**Exercise brief**. Your result should be the lines holding the word "novas", copied from the entries below.
━━━━━ Data in this exercise
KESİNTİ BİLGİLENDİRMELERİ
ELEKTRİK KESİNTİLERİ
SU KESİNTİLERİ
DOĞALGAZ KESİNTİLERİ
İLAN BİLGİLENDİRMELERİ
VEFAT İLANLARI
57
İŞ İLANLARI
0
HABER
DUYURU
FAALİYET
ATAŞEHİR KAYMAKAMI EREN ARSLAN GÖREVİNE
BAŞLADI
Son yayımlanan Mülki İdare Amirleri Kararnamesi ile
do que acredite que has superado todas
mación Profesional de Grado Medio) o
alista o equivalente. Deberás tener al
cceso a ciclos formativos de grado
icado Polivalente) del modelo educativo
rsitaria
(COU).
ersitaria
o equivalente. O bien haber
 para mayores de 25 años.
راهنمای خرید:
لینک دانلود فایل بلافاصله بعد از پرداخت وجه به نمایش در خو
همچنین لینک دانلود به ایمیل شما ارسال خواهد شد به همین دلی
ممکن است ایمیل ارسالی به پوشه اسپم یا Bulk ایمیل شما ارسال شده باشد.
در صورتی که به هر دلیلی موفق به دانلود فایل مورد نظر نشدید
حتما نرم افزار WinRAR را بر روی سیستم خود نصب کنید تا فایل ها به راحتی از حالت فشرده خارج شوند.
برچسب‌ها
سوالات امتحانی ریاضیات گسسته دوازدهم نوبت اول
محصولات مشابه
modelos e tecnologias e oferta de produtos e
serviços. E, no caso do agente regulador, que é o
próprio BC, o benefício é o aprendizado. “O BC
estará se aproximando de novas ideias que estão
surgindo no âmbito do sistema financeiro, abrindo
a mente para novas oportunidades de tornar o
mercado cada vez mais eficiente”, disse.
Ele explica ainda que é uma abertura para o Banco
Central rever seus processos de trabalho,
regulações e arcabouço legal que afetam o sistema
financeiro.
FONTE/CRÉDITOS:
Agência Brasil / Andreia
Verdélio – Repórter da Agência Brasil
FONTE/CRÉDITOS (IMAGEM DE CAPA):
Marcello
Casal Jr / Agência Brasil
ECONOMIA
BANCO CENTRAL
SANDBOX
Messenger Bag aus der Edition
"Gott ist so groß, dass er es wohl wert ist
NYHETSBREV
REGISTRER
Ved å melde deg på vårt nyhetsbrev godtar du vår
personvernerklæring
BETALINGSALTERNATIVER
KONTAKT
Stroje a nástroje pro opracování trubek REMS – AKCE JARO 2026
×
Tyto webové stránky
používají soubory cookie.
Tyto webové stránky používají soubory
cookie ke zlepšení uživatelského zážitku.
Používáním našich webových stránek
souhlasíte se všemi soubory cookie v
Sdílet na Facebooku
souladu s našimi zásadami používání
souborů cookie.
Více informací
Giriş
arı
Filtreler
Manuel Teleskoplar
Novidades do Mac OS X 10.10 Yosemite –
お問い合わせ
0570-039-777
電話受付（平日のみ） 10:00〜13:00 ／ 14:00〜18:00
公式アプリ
━━━━━━━━━━
**Exercise response**.
estará se aproximando de novas ideias que estão
a mente para novas oportunidades de tornar o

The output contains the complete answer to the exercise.